Antireflection body described. 12. A coating composition for forming a hard coat layer, which comprises a resin, which comprises a hard coat layer mainly composed of a resin composition and a low refractive index layer, which are sequentially laminated on a base. A hard coat layer that has not yet been completely cured is formed by coating an article and performing partial curing, and then containing a resin on the hard coat layer that has not been completely cured. The coating composition for forming a low-refractive-index layer is laminated to form an uncured low-refractive-index layer, and after lamination, the composition for forming a low-refractive-index layer in the uncured low-refractive-index layer A method for producing an antireflection body, which comprises impregnating the hard coat layer which has not been completely cured to form an impregnated portion in the surface layer portion of the hard coat layer, and then curing the whole. 13. A hard coat containing a resin, which comprises a hard coat layer mainly comprising a resin composition, a high refractive index layer, and a low refractive index layer, which are sequentially laminated on a base. A hard coat layer is formed by coating the coating composition for layer formation and curing the composition.

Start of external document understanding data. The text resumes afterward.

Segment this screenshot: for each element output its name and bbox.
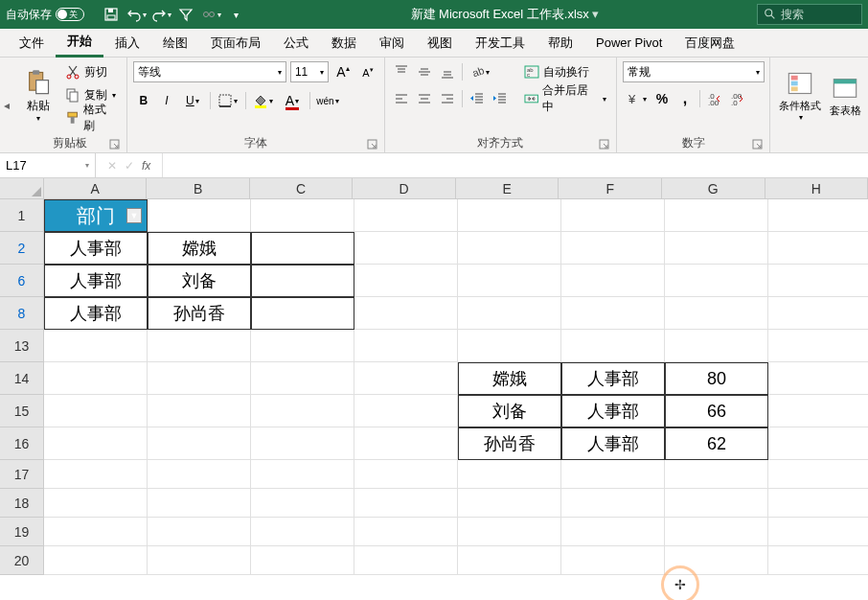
cell-D18[interactable] xyxy=(354,489,458,518)
cell-H20[interactable] xyxy=(768,546,868,575)
orientation-button[interactable]: ab▾ xyxy=(467,61,493,82)
fx-button[interactable]: fx xyxy=(142,159,150,173)
row-header-8[interactable]: 8 xyxy=(0,297,44,330)
row-header-1[interactable]: 1 xyxy=(0,199,44,232)
cell-A13[interactable] xyxy=(44,330,148,362)
comma-button[interactable]: , xyxy=(674,88,696,109)
col-header-A[interactable]: A xyxy=(44,178,148,199)
cell-C15[interactable] xyxy=(251,395,354,427)
row-header-18[interactable]: 18 xyxy=(0,489,44,518)
save-button[interactable] xyxy=(100,3,123,26)
accounting-button[interactable]: ¥▾ xyxy=(623,88,650,109)
font-name-select[interactable]: 等线▾ xyxy=(133,61,286,82)
filter-dropdown-icon[interactable]: ▼ xyxy=(126,208,142,223)
cell-A8[interactable]: 人事部 xyxy=(44,297,148,330)
cell-B14[interactable] xyxy=(148,362,251,395)
table-format-button[interactable]: 套表格 xyxy=(828,61,862,130)
increase-decimal-button[interactable]: .0.00 xyxy=(704,88,725,109)
number-format-select[interactable]: 常规▾ xyxy=(623,61,765,82)
cell-B19[interactable] xyxy=(148,518,251,546)
ribbon-scroll-left[interactable]: ◂ xyxy=(0,58,13,152)
cell-G6[interactable] xyxy=(665,265,768,297)
cell-C18[interactable] xyxy=(251,489,354,518)
cell-C8[interactable] xyxy=(251,297,354,330)
cell-G18[interactable] xyxy=(665,489,768,518)
cell-D19[interactable] xyxy=(354,518,458,546)
increase-indent-button[interactable] xyxy=(490,88,511,109)
italic-button[interactable]: I xyxy=(156,90,177,111)
cell-E19[interactable] xyxy=(458,518,561,546)
name-box[interactable]: L17▾ xyxy=(0,153,96,177)
cell-C1[interactable] xyxy=(251,199,354,232)
cut-button[interactable]: 剪切 xyxy=(61,61,121,82)
decrease-decimal-button[interactable]: .00.0 xyxy=(727,88,748,109)
cell-D20[interactable] xyxy=(354,546,458,575)
tab-layout[interactable]: 页面布局 xyxy=(199,29,272,58)
font-launcher[interactable] xyxy=(367,139,378,150)
align-left-button[interactable] xyxy=(391,88,412,109)
tab-powerpivot[interactable]: Power Pivot xyxy=(584,29,674,58)
cell-D13[interactable] xyxy=(354,330,458,362)
cell-F2[interactable] xyxy=(561,232,665,265)
font-size-select[interactable]: 11▾ xyxy=(290,61,329,82)
cell-F17[interactable] xyxy=(561,460,665,489)
cell-C2[interactable] xyxy=(251,232,354,265)
row-header-16[interactable]: 16 xyxy=(0,427,44,460)
cell-C16[interactable] xyxy=(251,427,354,460)
number-launcher[interactable] xyxy=(752,139,764,150)
cell-C20[interactable] xyxy=(251,546,354,575)
cell-H16[interactable] xyxy=(768,427,868,460)
cell-F16[interactable]: 人事部 xyxy=(561,427,665,460)
cell-F6[interactable] xyxy=(561,265,665,297)
filter-qat-button[interactable] xyxy=(174,3,197,26)
cell-B6[interactable]: 刘备 xyxy=(148,265,251,297)
wrap-text-button[interactable]: abc自动换行 xyxy=(520,61,610,82)
cell-G15[interactable]: 66 xyxy=(665,395,768,427)
row-header-15[interactable]: 15 xyxy=(0,395,44,427)
cell-F14[interactable]: 人事部 xyxy=(561,362,665,395)
select-all-corner[interactable] xyxy=(0,178,44,199)
cell-H14[interactable] xyxy=(768,362,868,395)
format-painter-button[interactable]: 格式刷 xyxy=(61,107,121,128)
tab-dev[interactable]: 开发工具 xyxy=(464,29,537,58)
cell-B2[interactable]: 嫦娥 xyxy=(148,232,251,265)
cell-H18[interactable] xyxy=(768,489,868,518)
cell-G13[interactable] xyxy=(665,330,768,362)
cell-B17[interactable] xyxy=(148,460,251,489)
tab-draw[interactable]: 绘图 xyxy=(151,29,199,58)
cell-D15[interactable] xyxy=(354,395,458,427)
cell-G8[interactable] xyxy=(665,297,768,330)
col-header-C[interactable]: C xyxy=(250,178,354,199)
conditional-format-button[interactable]: 条件格式▾ xyxy=(776,61,824,130)
fill-color-button[interactable]: ▾ xyxy=(250,90,277,111)
cell-F19[interactable] xyxy=(561,518,665,546)
undo-button[interactable]: ▾ xyxy=(125,3,148,26)
tab-view[interactable]: 视图 xyxy=(416,29,464,58)
align-launcher[interactable] xyxy=(599,139,610,150)
col-header-F[interactable]: F xyxy=(559,178,662,199)
clipboard-launcher[interactable] xyxy=(109,139,121,150)
cell-A17[interactable] xyxy=(44,460,148,489)
increase-font-button[interactable]: A▴ xyxy=(332,61,354,82)
tab-baidu[interactable]: 百度网盘 xyxy=(674,29,746,58)
decrease-indent-button[interactable] xyxy=(467,88,488,109)
col-header-H[interactable]: H xyxy=(765,178,868,199)
formula-input[interactable] xyxy=(163,153,868,177)
cell-B1[interactable] xyxy=(148,199,251,232)
cell-D16[interactable] xyxy=(354,427,458,460)
cell-H15[interactable] xyxy=(768,395,868,427)
percent-button[interactable]: % xyxy=(651,88,673,109)
row-header-20[interactable]: 20 xyxy=(0,546,44,575)
decrease-font-button[interactable]: A▾ xyxy=(357,61,378,82)
autosave-toggle[interactable]: 自动保存 关 xyxy=(0,7,94,23)
merge-center-button[interactable]: 合并后居中▾ xyxy=(520,88,610,109)
row-header-13[interactable]: 13 xyxy=(0,330,44,362)
spreadsheet-grid[interactable]: ABCDEFGH 12681314151617181920 部门▼姓名▼考核得分… xyxy=(0,178,868,596)
cell-D8[interactable] xyxy=(354,297,458,330)
cell-F13[interactable] xyxy=(561,330,665,362)
cell-C6[interactable] xyxy=(251,265,354,297)
cell-H17[interactable] xyxy=(768,460,868,489)
cell-D2[interactable] xyxy=(354,232,458,265)
tab-data[interactable]: 数据 xyxy=(320,29,368,58)
search-box[interactable]: 搜索 xyxy=(757,4,862,25)
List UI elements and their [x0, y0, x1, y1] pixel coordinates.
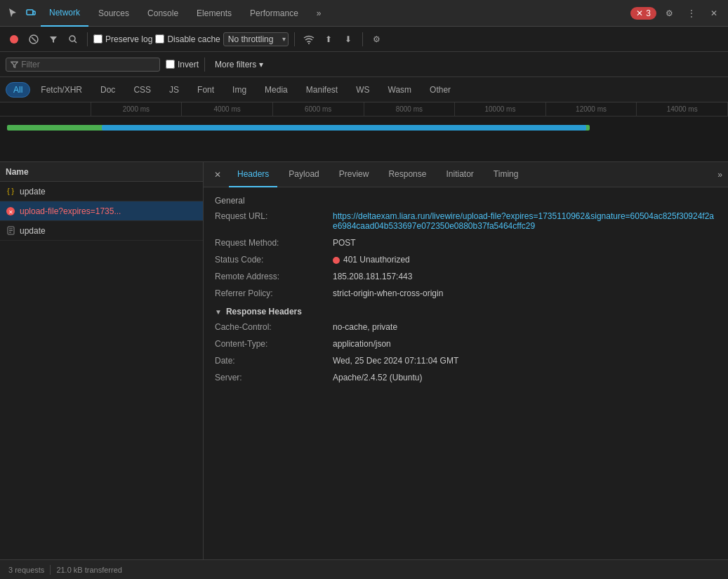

Next, a coating composition for forming a high refractive index layer containing a resin is coated on the hard coat layer and partially cured to form a high refractive index layer which is not yet completely cured. Further, thereafter, a coating composition for forming a low refractive index layer containing a resin is coated on the high refractive index layer which is not yet completely cured, and an uncured low refractive index layer is laminated. After the lamination, the composition for forming a low refractive index layer in the uncured low refractive index layer is impregnated in the high refractive index layer which is not yet completely cured to form the high refractive index layer. A method for producing an antireflection body, which comprises forming an impregnated portion on the surface layer portion and then curing the whole. 14. A hard coat containing a resin, which comprises a hard coat layer mainly comprising a resin composition, a high refractive index layer, and a low refractive index layer, which are sequentially laminated on a substrate. By coating the layer-forming coating composition and performing partial curing, a hard coat layer that is not yet completely cured is formed, and then, on the above-mentioned hard coat layer that is not yet completely cured. A coating composition for forming a high refractive index layer containing a resin,
Laminating an uncured high refractive index layer, after lamination, the high refractive index layer forming composition in the uncured high refractive index layer in the yet not completely hardened hard coat layer After impregnating and forming a first impregnated portion on the surface layer portion of the hard coat layer, partial curing is performed to form a high refractive index layer which is not yet completely cured, and then, On the high-refractive index layer which has not been completely cured, a coating composition for forming a low-refractive index layer containing a resin is coated,
Laminating an uncured low refractive index layer, and after laminating the low refractive index layer forming composition in the uncured low refractive index layer in the high refractive index layer not yet completely cured Impregnate
A method for producing an antireflection body, which comprises forming a second impregnated portion on the surface layer portion of the high refractive index layer and then curing the whole.